Connect with us

Cannabis News

“Don’t rush to legalise marijuana”

Published

 on 

by Chularat Saengpassa

A medical lecturer is cautioning policy-makers against rushing to legalise marijuana, even if it’s just for medical use.

“Beware of becoming stupid, poor and hurt” read the title of a social-media comment posted by Assistant Professor Dr Thira Woratanarat in response to calls to fast-track medical-marijuana legislation.

The Nation reports that Thira, who works at Chulalongkorn University’s Faculty of Medicine, also posted details about findings from foreign studies, which show that cannabis does not quite live up to some of the claims.

Last week, Government Pharmaceutical Organisation chairman Dr Sopon Mekthon told a seminar that cannabis extracts would be ready for use as early as next January, if the Food and Drug Administration were to issue an announcement declaring it legal for medicinal purposes.

Professor Dr Thiravat Hema-chudha, a senior medical lecturer at Chulalongkorn University, has also been calling on Thailand to act quickly, pointing out that Britain took just six weeks to effectively legalise marijuana for medical use. Both have mentioned the many medical benefits of marijuana. Yet Thira is unconvinced.

“I don’t know if they are looking for research funds or if they have any hidden agenda, but I want to present academic information,” Thira said on social media, without mentioning anyone by name.

Thira says he is speaking out of concern that policymakers may not have received well-rounded information before making a decision that would affect an entire nation.

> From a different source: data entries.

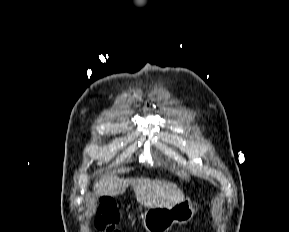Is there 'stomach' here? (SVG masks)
I'll use <instances>...</instances> for the list:
<instances>
[{"mask_svg": "<svg viewBox=\"0 0 289 232\" xmlns=\"http://www.w3.org/2000/svg\"><path fill=\"white\" fill-rule=\"evenodd\" d=\"M195 213L194 203L186 198L171 206L148 208L142 217L143 225L147 232H167L175 223L190 221Z\"/></svg>", "mask_w": 289, "mask_h": 232, "instance_id": "obj_1", "label": "stomach"}]
</instances>
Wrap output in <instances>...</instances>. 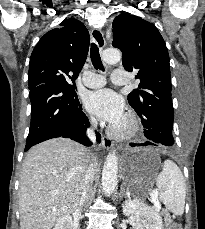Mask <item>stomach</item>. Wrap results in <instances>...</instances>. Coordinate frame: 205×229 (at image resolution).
Listing matches in <instances>:
<instances>
[{
  "mask_svg": "<svg viewBox=\"0 0 205 229\" xmlns=\"http://www.w3.org/2000/svg\"><path fill=\"white\" fill-rule=\"evenodd\" d=\"M159 164V156L151 152L129 155L123 161V176L129 186L134 189H141L154 178Z\"/></svg>",
  "mask_w": 205,
  "mask_h": 229,
  "instance_id": "1",
  "label": "stomach"
}]
</instances>
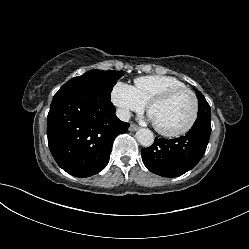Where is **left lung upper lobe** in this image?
Wrapping results in <instances>:
<instances>
[{"mask_svg":"<svg viewBox=\"0 0 249 249\" xmlns=\"http://www.w3.org/2000/svg\"><path fill=\"white\" fill-rule=\"evenodd\" d=\"M195 92L197 94L198 102H199L198 117L211 116L210 106L208 102L206 101L205 97L200 91L195 90Z\"/></svg>","mask_w":249,"mask_h":249,"instance_id":"obj_1","label":"left lung upper lobe"}]
</instances>
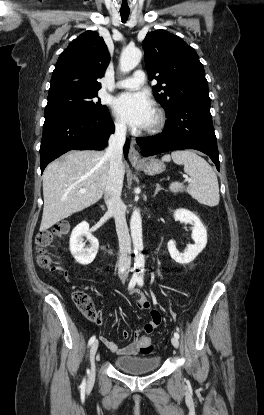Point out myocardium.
Wrapping results in <instances>:
<instances>
[{
    "label": "myocardium",
    "instance_id": "obj_1",
    "mask_svg": "<svg viewBox=\"0 0 264 415\" xmlns=\"http://www.w3.org/2000/svg\"><path fill=\"white\" fill-rule=\"evenodd\" d=\"M154 115L153 123L145 128V132L148 134L159 132L165 125V114L161 108H155Z\"/></svg>",
    "mask_w": 264,
    "mask_h": 415
}]
</instances>
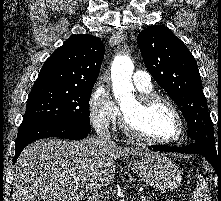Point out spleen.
I'll use <instances>...</instances> for the list:
<instances>
[{
    "label": "spleen",
    "mask_w": 221,
    "mask_h": 201,
    "mask_svg": "<svg viewBox=\"0 0 221 201\" xmlns=\"http://www.w3.org/2000/svg\"><path fill=\"white\" fill-rule=\"evenodd\" d=\"M190 201H211L207 183L202 177H198L197 186L193 190Z\"/></svg>",
    "instance_id": "obj_1"
}]
</instances>
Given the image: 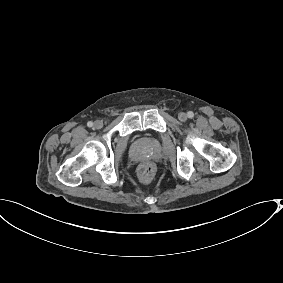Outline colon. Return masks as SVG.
Masks as SVG:
<instances>
[{"label": "colon", "instance_id": "obj_1", "mask_svg": "<svg viewBox=\"0 0 283 283\" xmlns=\"http://www.w3.org/2000/svg\"><path fill=\"white\" fill-rule=\"evenodd\" d=\"M154 175V167L150 163H144L139 168V178L142 182H149Z\"/></svg>", "mask_w": 283, "mask_h": 283}]
</instances>
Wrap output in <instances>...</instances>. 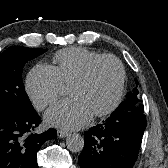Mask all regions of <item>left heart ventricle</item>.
<instances>
[{"label":"left heart ventricle","mask_w":168,"mask_h":168,"mask_svg":"<svg viewBox=\"0 0 168 168\" xmlns=\"http://www.w3.org/2000/svg\"><path fill=\"white\" fill-rule=\"evenodd\" d=\"M118 79L119 71L115 62L105 60L94 68L86 82L70 85L69 93L82 98L92 113H95L111 102L117 90Z\"/></svg>","instance_id":"1"}]
</instances>
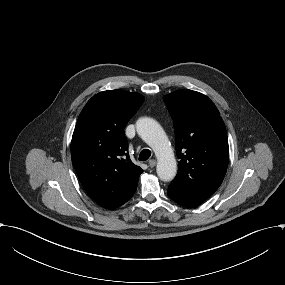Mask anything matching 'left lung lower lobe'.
<instances>
[{
    "label": "left lung lower lobe",
    "instance_id": "left-lung-lower-lobe-1",
    "mask_svg": "<svg viewBox=\"0 0 285 285\" xmlns=\"http://www.w3.org/2000/svg\"><path fill=\"white\" fill-rule=\"evenodd\" d=\"M168 196L179 205L190 208L196 207L203 202V200L191 197L172 185L168 186Z\"/></svg>",
    "mask_w": 285,
    "mask_h": 285
}]
</instances>
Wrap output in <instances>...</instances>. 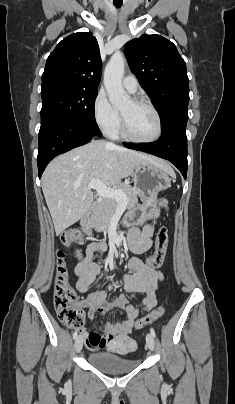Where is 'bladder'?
I'll return each instance as SVG.
<instances>
[{
	"instance_id": "1",
	"label": "bladder",
	"mask_w": 235,
	"mask_h": 404,
	"mask_svg": "<svg viewBox=\"0 0 235 404\" xmlns=\"http://www.w3.org/2000/svg\"><path fill=\"white\" fill-rule=\"evenodd\" d=\"M114 351L100 349L88 354V362L98 370L109 373L130 372L140 363L139 359L128 358L117 352H131L134 346H116Z\"/></svg>"
}]
</instances>
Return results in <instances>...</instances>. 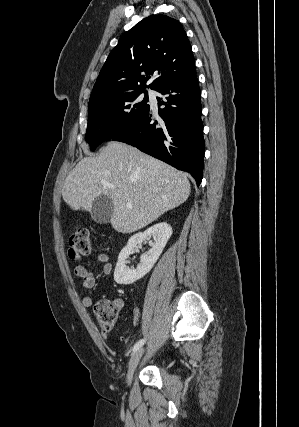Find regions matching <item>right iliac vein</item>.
Returning <instances> with one entry per match:
<instances>
[{
  "mask_svg": "<svg viewBox=\"0 0 299 427\" xmlns=\"http://www.w3.org/2000/svg\"><path fill=\"white\" fill-rule=\"evenodd\" d=\"M144 353V349L140 348L138 349L131 357L129 364H128V371L126 375V383L127 385H130L133 379V374L136 370V367Z\"/></svg>",
  "mask_w": 299,
  "mask_h": 427,
  "instance_id": "right-iliac-vein-1",
  "label": "right iliac vein"
}]
</instances>
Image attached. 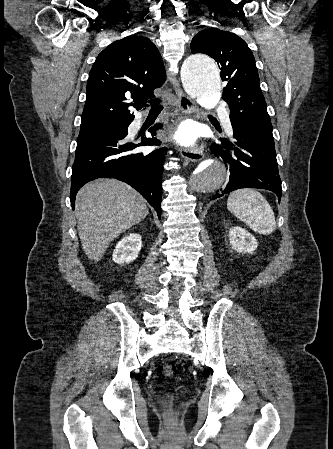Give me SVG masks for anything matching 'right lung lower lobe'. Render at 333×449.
<instances>
[{"label": "right lung lower lobe", "mask_w": 333, "mask_h": 449, "mask_svg": "<svg viewBox=\"0 0 333 449\" xmlns=\"http://www.w3.org/2000/svg\"><path fill=\"white\" fill-rule=\"evenodd\" d=\"M92 133L79 134L75 161L71 176V206L75 208V196L87 182L96 178H116L135 188L161 217L162 172L164 154L155 150L149 154L134 151L139 146L160 145L153 137L161 124L149 129L152 138H141L133 143L127 138L128 126Z\"/></svg>", "instance_id": "98d812e1"}]
</instances>
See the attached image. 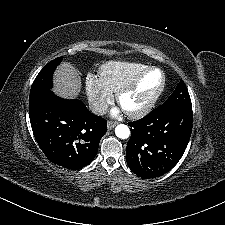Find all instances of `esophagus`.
<instances>
[{
    "instance_id": "esophagus-1",
    "label": "esophagus",
    "mask_w": 225,
    "mask_h": 225,
    "mask_svg": "<svg viewBox=\"0 0 225 225\" xmlns=\"http://www.w3.org/2000/svg\"><path fill=\"white\" fill-rule=\"evenodd\" d=\"M117 122L116 121H109L107 124V128L109 130L113 129L116 126Z\"/></svg>"
}]
</instances>
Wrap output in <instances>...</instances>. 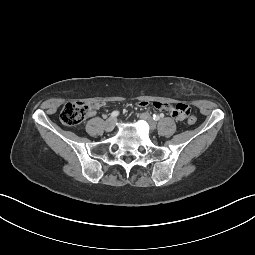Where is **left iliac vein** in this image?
<instances>
[{"mask_svg": "<svg viewBox=\"0 0 255 255\" xmlns=\"http://www.w3.org/2000/svg\"><path fill=\"white\" fill-rule=\"evenodd\" d=\"M140 117L147 121L151 127L152 130L155 129V122L153 121L152 117L148 113H142Z\"/></svg>", "mask_w": 255, "mask_h": 255, "instance_id": "1", "label": "left iliac vein"}]
</instances>
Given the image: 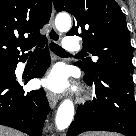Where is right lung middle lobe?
Here are the masks:
<instances>
[{
    "label": "right lung middle lobe",
    "mask_w": 136,
    "mask_h": 136,
    "mask_svg": "<svg viewBox=\"0 0 136 136\" xmlns=\"http://www.w3.org/2000/svg\"><path fill=\"white\" fill-rule=\"evenodd\" d=\"M14 68V64H0V77H6L11 75V70Z\"/></svg>",
    "instance_id": "right-lung-middle-lobe-1"
}]
</instances>
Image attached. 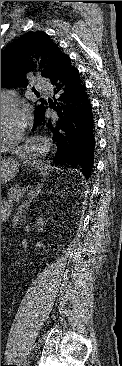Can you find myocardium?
I'll return each mask as SVG.
<instances>
[{"label":"myocardium","mask_w":122,"mask_h":366,"mask_svg":"<svg viewBox=\"0 0 122 366\" xmlns=\"http://www.w3.org/2000/svg\"><path fill=\"white\" fill-rule=\"evenodd\" d=\"M24 117L21 110L11 103L9 100L1 98V126H7L10 121V131L6 136H1V145L6 146L12 143V139L15 134H19L22 131V123Z\"/></svg>","instance_id":"obj_1"}]
</instances>
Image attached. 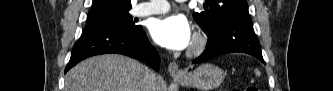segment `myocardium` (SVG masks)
<instances>
[{"instance_id": "f54148a6", "label": "myocardium", "mask_w": 333, "mask_h": 91, "mask_svg": "<svg viewBox=\"0 0 333 91\" xmlns=\"http://www.w3.org/2000/svg\"><path fill=\"white\" fill-rule=\"evenodd\" d=\"M207 46V38L201 32H197L191 42L187 55L189 57H196L203 53Z\"/></svg>"}]
</instances>
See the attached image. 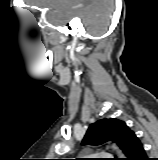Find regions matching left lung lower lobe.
<instances>
[{
  "label": "left lung lower lobe",
  "instance_id": "left-lung-lower-lobe-1",
  "mask_svg": "<svg viewBox=\"0 0 158 160\" xmlns=\"http://www.w3.org/2000/svg\"><path fill=\"white\" fill-rule=\"evenodd\" d=\"M124 153L126 158H119L117 160H149V158L146 157L141 141L134 132L127 141Z\"/></svg>",
  "mask_w": 158,
  "mask_h": 160
}]
</instances>
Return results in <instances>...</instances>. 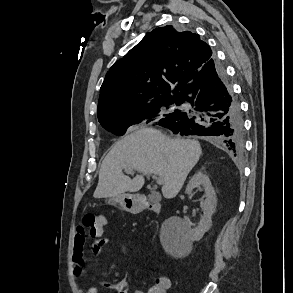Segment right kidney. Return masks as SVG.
Returning a JSON list of instances; mask_svg holds the SVG:
<instances>
[{"instance_id": "1", "label": "right kidney", "mask_w": 293, "mask_h": 293, "mask_svg": "<svg viewBox=\"0 0 293 293\" xmlns=\"http://www.w3.org/2000/svg\"><path fill=\"white\" fill-rule=\"evenodd\" d=\"M200 186L203 187L205 199L200 201L203 217L198 223L197 228L191 229L187 222L181 221L178 217H171L162 226L160 241L164 250L171 255H175L178 250L184 247H190L193 241L202 239L203 235L212 226V215L215 212L217 200L209 177L202 171H199L191 178L185 192L191 195L193 189ZM171 221L180 222V226H170Z\"/></svg>"}]
</instances>
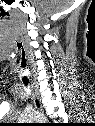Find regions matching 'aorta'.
Instances as JSON below:
<instances>
[{"instance_id": "762f6f07", "label": "aorta", "mask_w": 95, "mask_h": 126, "mask_svg": "<svg viewBox=\"0 0 95 126\" xmlns=\"http://www.w3.org/2000/svg\"><path fill=\"white\" fill-rule=\"evenodd\" d=\"M30 120H33V121H45L46 118L43 117V116H40V115H36L34 114L33 116L30 117Z\"/></svg>"}]
</instances>
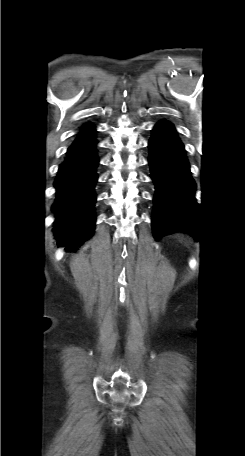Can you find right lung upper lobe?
<instances>
[{"label":"right lung upper lobe","mask_w":245,"mask_h":456,"mask_svg":"<svg viewBox=\"0 0 245 456\" xmlns=\"http://www.w3.org/2000/svg\"><path fill=\"white\" fill-rule=\"evenodd\" d=\"M94 133H95V128L91 125H86L82 128V131L80 132L78 137L75 139L74 143L90 139L94 136Z\"/></svg>","instance_id":"obj_1"}]
</instances>
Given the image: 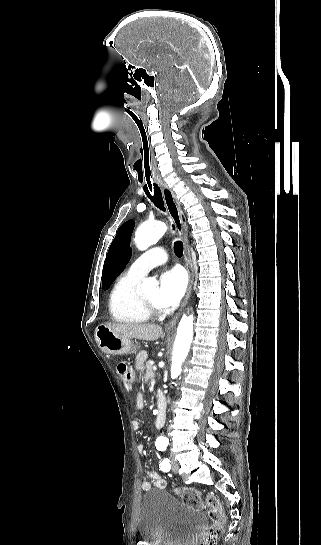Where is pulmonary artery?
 <instances>
[{
  "label": "pulmonary artery",
  "instance_id": "e3ab8cb5",
  "mask_svg": "<svg viewBox=\"0 0 321 545\" xmlns=\"http://www.w3.org/2000/svg\"><path fill=\"white\" fill-rule=\"evenodd\" d=\"M166 261L167 252L165 250L150 248L149 250L140 254L134 259V261L129 266L128 271L134 276L142 278L151 268L163 264Z\"/></svg>",
  "mask_w": 321,
  "mask_h": 545
}]
</instances>
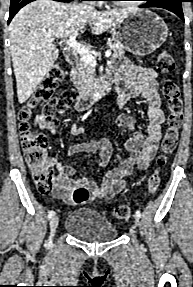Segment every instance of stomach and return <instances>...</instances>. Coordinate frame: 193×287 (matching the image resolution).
<instances>
[{"label": "stomach", "mask_w": 193, "mask_h": 287, "mask_svg": "<svg viewBox=\"0 0 193 287\" xmlns=\"http://www.w3.org/2000/svg\"><path fill=\"white\" fill-rule=\"evenodd\" d=\"M168 27L164 20L149 10H137L118 22L112 29L114 42L138 56L149 55L166 40Z\"/></svg>", "instance_id": "stomach-1"}]
</instances>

“The impacts will be huge,” he predicted.

According to him, a meta-study had already examined more than 1,000 academic articles in a systematic review of medical cannabinoids.

“Cannabis extracts may ease chronic pain, but the effects are no better than alcohol consumption. If one has a 0.8 blood-alcohol level, one will not feel that much pain either,” Thira said.

He added that it should also be noted that most studies touting cannabis as a painkiller have monitored its impacts for no more than two months.

“Studies monitoring the impacts longer than two months have found that cannabis is not an effective painkiller,” Thira said.

The medical lecturer reckoned the meta-study had concluded that cannabinoids helped with nausea and vomiting after chemotherapy, and delivered some improvement in spasticity.

“But before we start growing cannabis in the hope of developing medicines based on cannabinoids, we need to conduct comprehensive and large-scale research first. Proceed carefully to determine if efforts will be worth it and cost-effective,” Thira said.

“Policymakers need to consider social impacts too.”

He added that the largest concern was the proposal to remove cannabis from the list of narcotics.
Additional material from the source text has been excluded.